Does the Impedance of a Capacitor Affect AC Circuits?

[Prashasti]

In a purely capacitive ac circuit, we get,
I_m = V_m*ω*C, ...(1)
Where, I_m = Amplitude of the current
V_m = Amplitude of the voltage

Now, what I think is,
We know that in a purely capacitive circuit, voltage lags behind current by a phase difference of ∏/2 rad. So, at any time 't',
I = I_m sin(ωt+∏/2)
V = V_m sinωt

Using Kirchhoff's Loop Rule,

V = V_msinωt = q/C

Where q = charge on the capacitor at time 't',

To find the current, I = dq/dt,
dq = Idt,

q = ∫Idt

q = ∫I_mcosωt dt
q = I_m∫cosωt dt
q = I_m*ω*sinωt

So, V_msinωt = I_m*ω*sinωt /C
V_m = I_m*ω/C

I_m = V_m*C/ω, which is apparently, not equal to equation (1).
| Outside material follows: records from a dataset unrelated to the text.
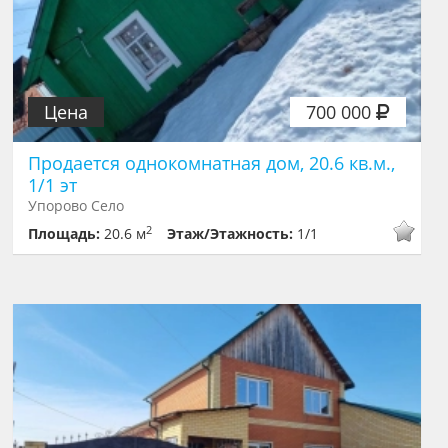
Цена
700 000
Продается однокомнатная дом, 20.6 кв.м.,
1/1 эт
Упорово Село
2
Площадь:
20.6 м
Этаж/Этажность:
1/1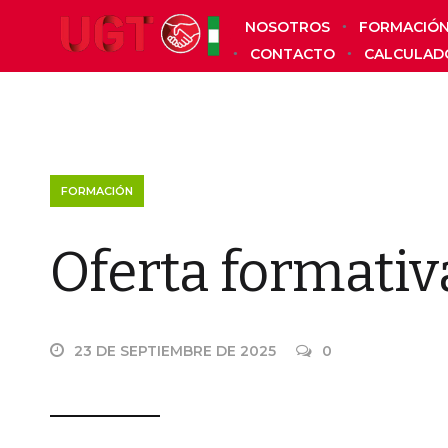
NOSOTROS
FORMACIÓ
CONTACTO
CALCULAD
FORMACIÓN
Oferta formativ
23 DE SEPTIEMBRE DE 2025
0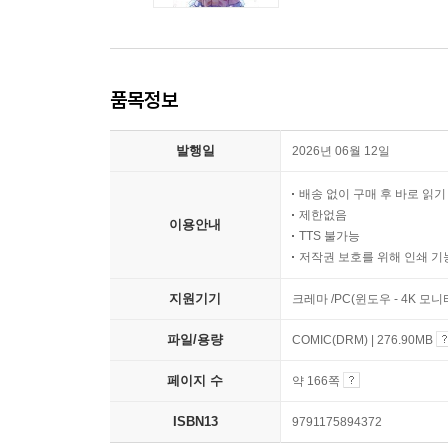
품목정보
발행일
2026년 06월 12일
배송 없이 구매 후 바로 읽
제한없음
이용안내
TTS 불가능
저작권 보호를 위해 인쇄 기
지원기기
크레마 /PC(윈도우 - 4K 모
파일/용량
COMIC(DRM) | 276.90MB
페이지 수
약 166쪽
ISBN13
9791175894372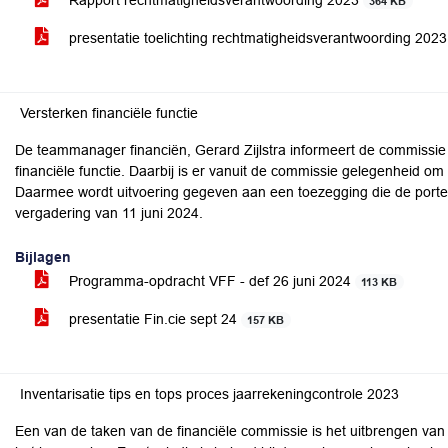
Rapport rechtmatigheidsverantwoording 2023
364 KB
presentatie toelichting rechtmatigheidsverantwoording 202
Versterken financiële functie
De teammanager financiën, Gerard Zijlstra informeert de commissie o
financiële functie. Daarbij is er vanuit de commissie gelegenheid om
Daarmee wordt uitvoering gegeven aan een toezegging die de portef
vergadering van 11 juni 2024.
Bijlagen
Programma-opdracht VFF - def 26 juni 2024
113 KB
presentatie Fin.cie sept 24
157 KB
Inventarisatie tips en tops proces jaarrekeningcontrole 2023
Een van de taken van de financiële commissie is het uitbrengen van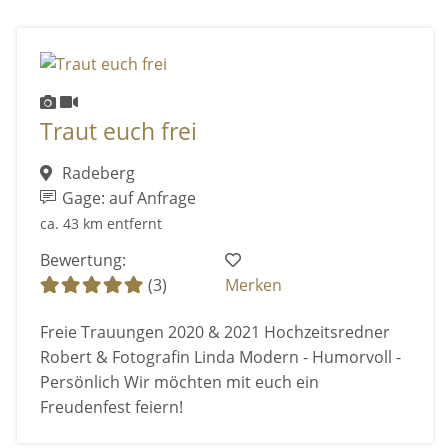
Traut euch frei
Radeberg
Gage: auf Anfrage
ca. 43 km entfernt
Bewertung:
(3)
Merken
Freie Trauungen 2020 & 2021 Hochzeitsredner
Robert & Fotografin Linda Modern - Humorvoll -
Persönlich Wir möchten mit euch ein
Freudenfest feiern!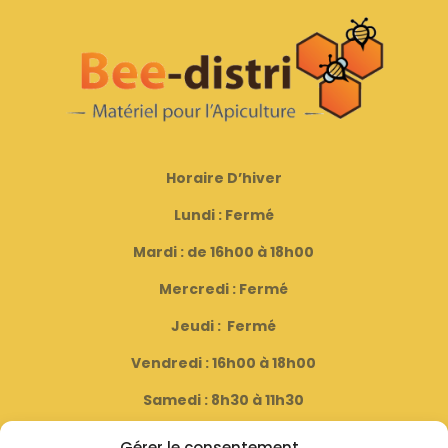
Horaire D’hiver
Lundi : Fermé
Mardi : de 16h00 à 18h00
Mercredi : Fermé
Jeudi : Fermé
Vendredi : 16h00 à 18h00
Samedi : 8h30 à 11h30
( Fermé le dernier samedi du mois )
Gérer le consentement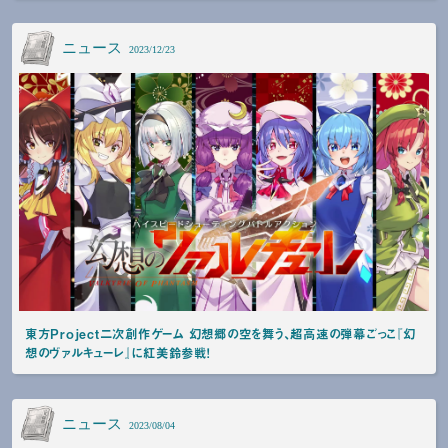
ニュース
2023/12/23
東方Project二次創作ゲーム 幻想郷の空を舞う、超高速の弾幕ごっこ『幻
想のヴァルキューレ』に紅美鈴参戦！
ニュース
2023/08/04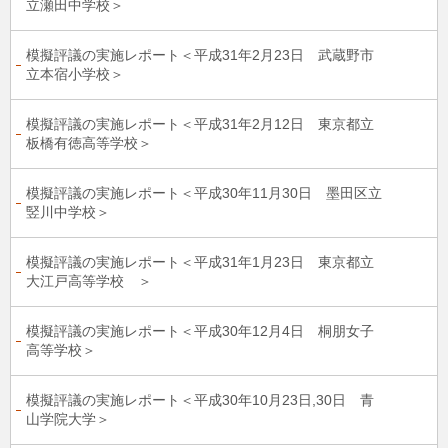
立瀬田中学校＞
模擬評議の実施レポート＜平成31年2月23日 武蔵野市
立本宿小学校＞
模擬評議の実施レポート＜平成31年2月12日 東京都立
板橋有徳高等学校＞
模擬評議の実施レポート＜平成30年11月30日 墨田区立
竪川中学校＞
模擬評議の実施レポート＜平成31年1月23日 東京都立
大江戸高等学校 ＞
模擬評議の実施レポート＜平成30年12月4日 桐朋女子
高等学校＞
模擬評議の実施レポート＜平成30年10月23日,30日 青
山学院大学＞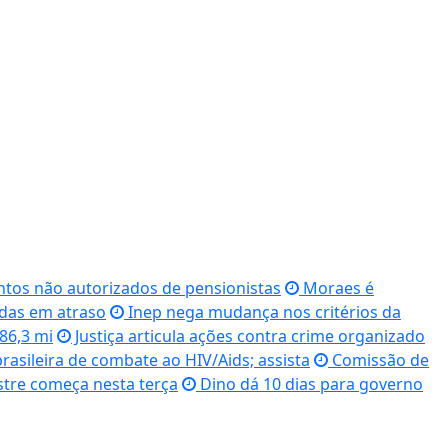
ntos não autorizados de pensionistas
Moraes é
idas em atraso
Inep nega mudança nos critérios da
86,3 mi
Justiça articula ações contra crime organizado
brasileira de combate ao HIV/Aids; assista
Comissão de
stre começa nesta terça
Dino dá 10 dias para governo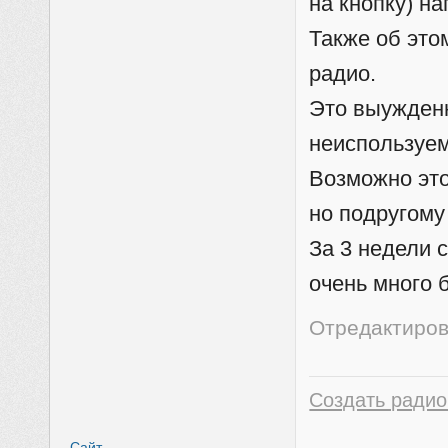
на кнопку) н
Также об это
радио.
Это выужденн
неиспользуе
Возможно это
но подругому
За 3 недели 
очень много 
Отредактиров
Создать радио
Сайт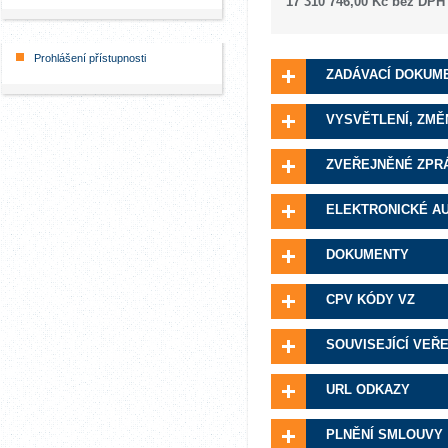
17 310 746,00 Kč bez DPH
Prohlášení přístupnosti
ZADÁVACÍ DOKUM
VYSVĚTLENÍ, ZMĚ
ZVEŘEJNĚNÉ ZPR
ELEKTRONICKÉ A
DOKUMENTY
CPV KÓDY VZ
SOUVISEJÍCÍ VEŘ
URL ODKAZY
PLNĚNÍ SMLOUVY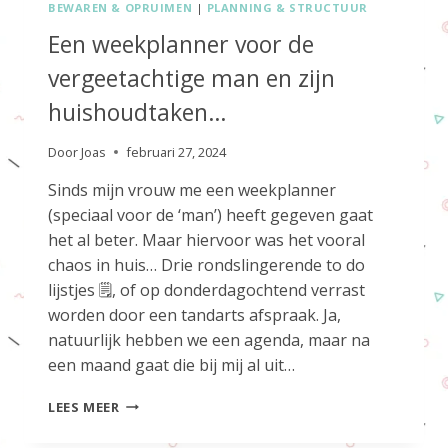
BEWAREN & OPRUIMEN
|
PLANNING & STRUCTUUR
Een weekplanner voor de
vergeetachtige man en zijn
huishoudtaken…
Door
Joas
februari 27, 2024
Sinds mijn vrouw me een weekplanner
(speciaal voor de ‘man’) heeft gegeven gaat
het al beter. Maar hiervoor was het vooral
chaos in huis… Drie rondslingerende to do
lijstjes 🗒, of op donderdagochtend verrast
worden door een tandarts afspraak. Ja,
natuurlijk hebben we een agenda, maar na
een maand gaat die bij mij al uit…
EEN
LEES MEER
WEEKPLANNER
VOOR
Am I wrong in my approach?

 

[Simon Bridge]

Have you applied a result to a situation where it does not occur.
If there is no resistance in the circuit, then the voltage across the capacitor is going to be the same as the applied voltage - instantly. Draw the circuit diagram and see.

 

[maheshshenoy]

q = Im∫cosωt dt
q = Im*ω*sinωt

this is wrong..

q = (I_m/ω)*sinωt.. You are integrating. remember not differentiating.

V_m = I_m*ω/C

So this becomes

V_m = I_m*1/ωC

compare this to V = IR

so 1/ωC plays the role of impeding the AC.